Avatar of Noah DunnaganNoah Dunnagan

Incident Report: December 8th, 2025

We recently experienced an outage that impacted our backend and downstream systems.

When a Major Outage occurs, it is Railway’s policy to share the public details of what happened.

This incident impacted our backend API disrupting dashboard access, CLI operations, GitHub-based deployment processing, login, and API functionality.

All running deployments remained online throughout this period. Users who didn't interact with the dashboard or the aforementioned systems during the incident window experienced no disruption.

On December 9th, 2025:

  • 15:03 UTC - Engineers merged a change to our database schema involving a data migration
  • 15:17 UTC - Database migration began applying
  • 15:18 UTC - Lock conflicts in the database caused backend replicas to become unhealthy and fail to serve traffic
  • 15:26 UTC - Data migration finished and all backend replicas recovered

For further reference, please refer to the incident’s live updates on our Status Page here.

Railway operations depend on a backend connected to a shared PostgreSQL database, with PgBouncer handling connection pooling.
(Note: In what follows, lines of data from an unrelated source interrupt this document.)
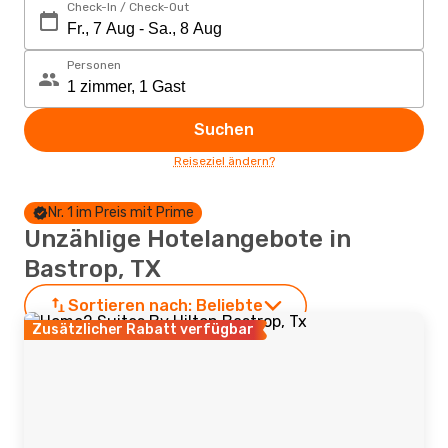
Check-In / Check-Out
Personen
Suchen
Reiseziel ändern?
Nr. 1 im Preis mit Prime
Unzählige Hotelangebote in
Bastrop, TX
Sortieren nach:
Beliebte
Zusätzlicher Rabatt verfügbar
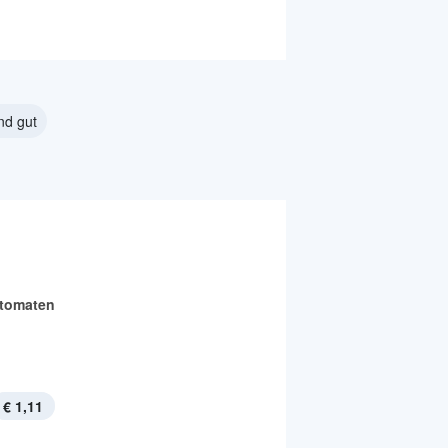
nd gut
tomaten
€ 1,11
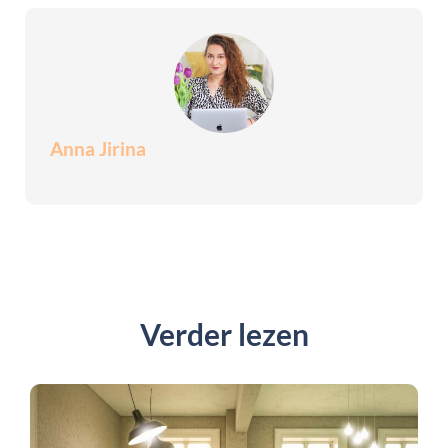
Anna Jirina
Verder lezen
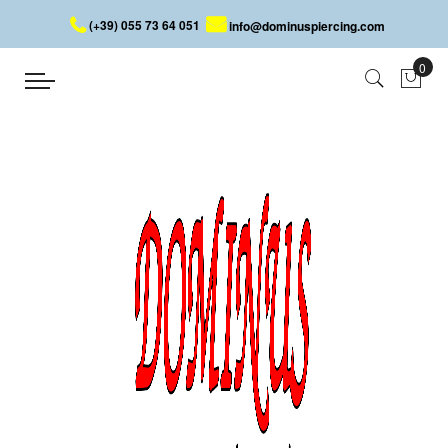
(+39) 055 73 64 051
info@dominuspiercing.com
Ring
Startseite
Ring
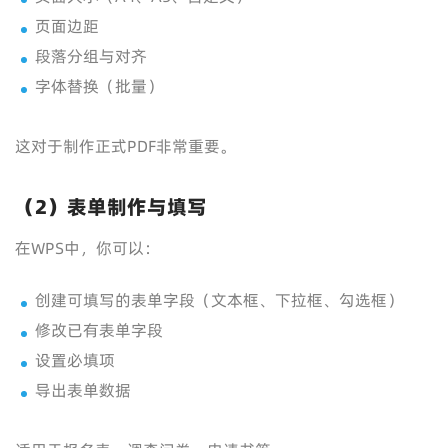
页面边距
段落分组与对齐
字体替换（批量）
这对于制作正式PDF非常重要。
（2）表单制作与填写
在WPS中，你可以：
创建可填写的表单字段（文本框、下拉框、勾选框）
修改已有表单字段
设置必填项
导出表单数据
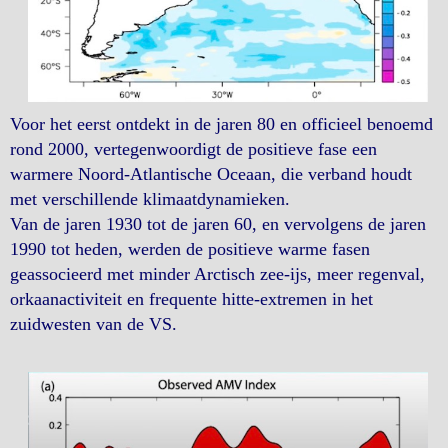
Voor het eerst ontdekt in de jaren 80 en officieel benoemd
rond 2000, vertegenwoordigt de positieve fase een
warmere Noord-Atlantische Oceaan, die verband houdt
met verschillende klimaatdynamieken.
Van de jaren 1930 tot de jaren 60, en vervolgens de jaren
1990 tot heden, werden de positieve warme fasen
geassocieerd met minder Arctisch zee-ijs, meer regenval,
orkaanactiviteit en frequente hitte-extremen in het
zuidwesten van de VS.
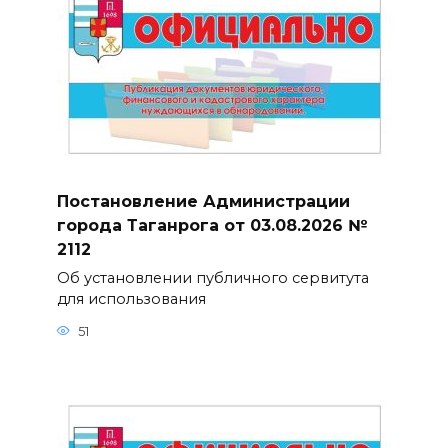
Постановление Администрации
города Таганрога от 03.08.2026 №
2112
Об установлении публичного сервитута
для использования
51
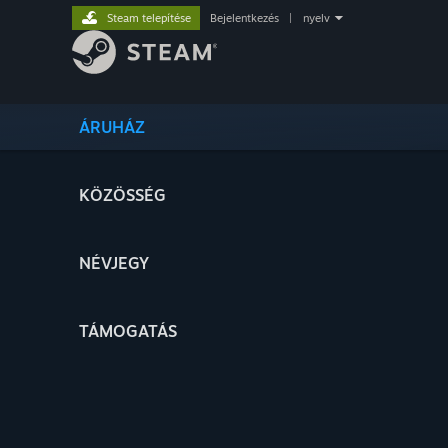
Steam telepítése
Bejelentkezés
|
nyelv
ÁRUHÁZ
KÖZÖSSÉG
NÉVJEGY
TÁMOGATÁS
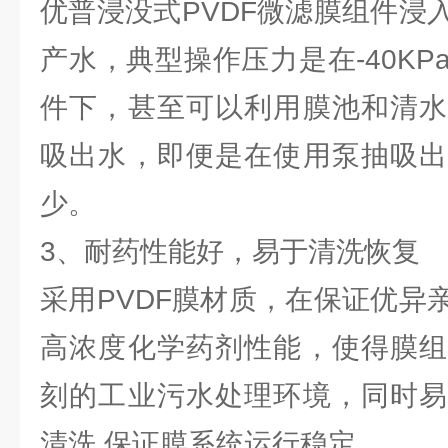
优普浸没式PVDF微滤膜组件浸
产水，典型操作压力是在-40K
件下，甚至可以利用膜池和清水
吸出水，即便是在使用泵抽吸出
少。
3、耐药性能好，易于清洗恢复
采用PVDF膜材质，在保证优异
高浓度化学药剂性能，使得膜组
刻的工业污水处理环境，同时易
清洗,保证膜系统运行稳定。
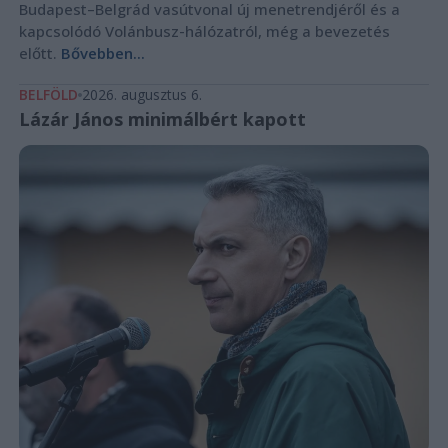
Budapest–Belgrád vasútvonal új menetrendjéről és a
kapcsolódó Volánbusz-hálózatról, még a bevezetés
előtt.
Bővebben...
BELFÖLD
2026. augusztus 6.
Lázár János minimálbért kapott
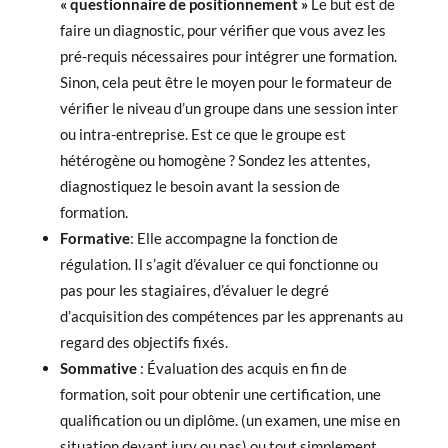
« questionnaire de positionnement »
Le but est de
faire un diagnostic, pour vérifier que vous avez les
pré-requis nécessaires pour intégrer une formation.
Sinon, cela peut être le moyen pour le formateur de
vérifier le niveau d’un groupe dans une session inter
ou intra-entreprise. Est ce que le groupe est
hétérogène ou homogène ? Sondez les attentes,
diagnostiquez le besoin avant la session de
formation.
Formative
: Elle accompagne la fonction de
régulation. Il s’agit d’évaluer ce qui fonctionne ou
pas pour les stagiaires, d’évaluer le degré
d’acquisition des compétences par les apprenants au
regard des objectifs fixés.
Sommative
: Évaluation des acquis en fin de
formation, soit pour obtenir une certification, une
qualification ou un diplôme. (un examen, une mise en
situation devant jury ou pas) ou tout simplement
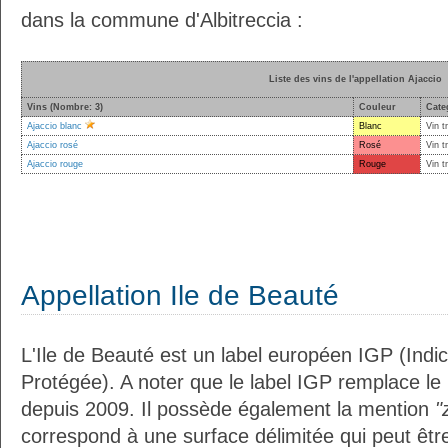
dans la commune d'Albitreccia :
Liste des vins de l'appellation Ajaccio
Vins (Nombre: 3)
Couleur
Cate
Ajaccio blanc
Blanc
Vin t
Ajaccio rosé
Rosé
Vin t
Ajaccio rouge
Rouge
Vin t
Appellation Ile de Beauté
L'Ile de Beauté est un label européen IGP (Ind
Protégée). A noter que le label IGP remplace le
depuis 2009. Il possède également la mention
"
correspond à une surface délimitée qui peut êt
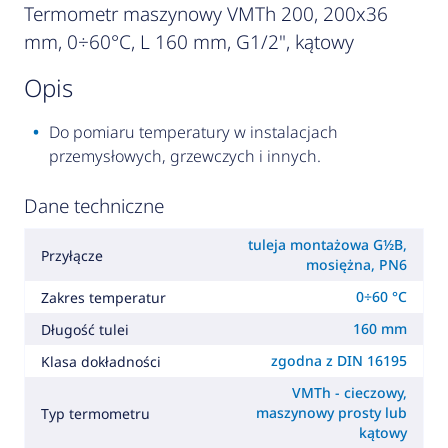
Termometr maszynowy VMTh 200, 200x36
mm, 0÷60°C, L 160 mm, G1/2", kątowy
opis
Do pomiaru temperatury w instalacjach
przemysłowych, grzewczych i innych.
Dane techniczne
tuleja montażowa G½B,
Przyłącze
mosiężna, PN6
0÷60 °C
Zakres temperatur
160 mm
Długość tulei
zgodna z DIN 16195
Klasa dokładności
VMTh - cieczowy,
maszynowy prosty lub
Typ termometru
kątowy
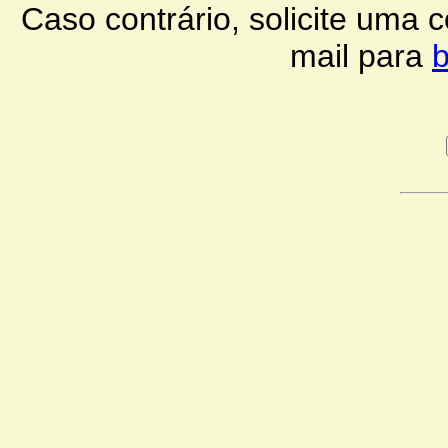
Caso contrário, solicite uma
mail para
b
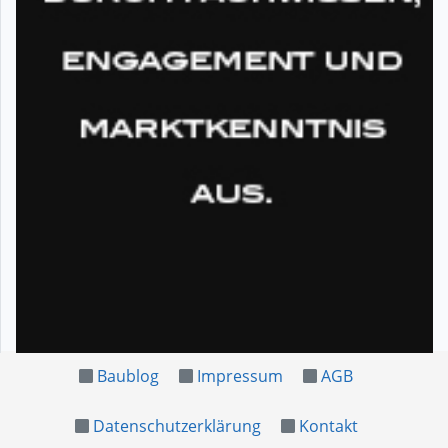
Baublog
Impressum
AGB
Datenschutzerklärung
Kontakt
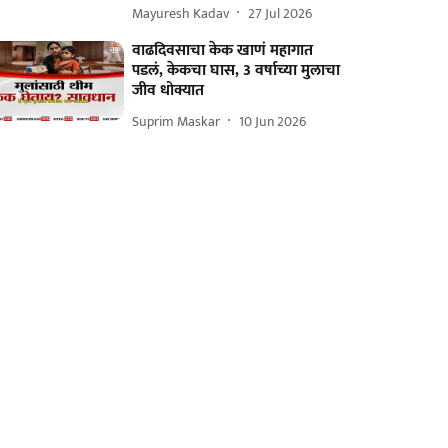
Mayuresh Kadav
27 Jul 2026
वाढदिवसाचा केक खाणं महागात
पडलं, केकचा घास, 3 वर्षाच्या मुलाचा
जीव धोक्यात
Suprim Maskar
10 Jun 2026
Multiple replicas serve the backend, each relying on periodic health checks to stay in rotation. If a replica can't obtain a database connection, it's marked unhealthy and stops receiving traffic.

We deployed a migration adding a nullable column to a heavily used table with ~1 billion rows. A long-running query on this table held locks, stalling the migration. As connection attempts accumulated, PgBouncer exceeded the database's connection limit. Replicas failed their health checks and were removed from rotation.

After the long-running query completed and released its locks, the migration applied immediately. Replicas were then able to reconnect, pass health checks, and return to rotation. Our backend stabilized and resumed accepting traffic.

  • We will be increasing database connections and re-configuring PgBouncer to work within these limits
  • The long-running query will be fixed to prevent row lock issues again

We apologize for this outage and are actively working to prevent similar issues from happening again. We understand reliability is central to your workflow, and this disruption is unacceptable.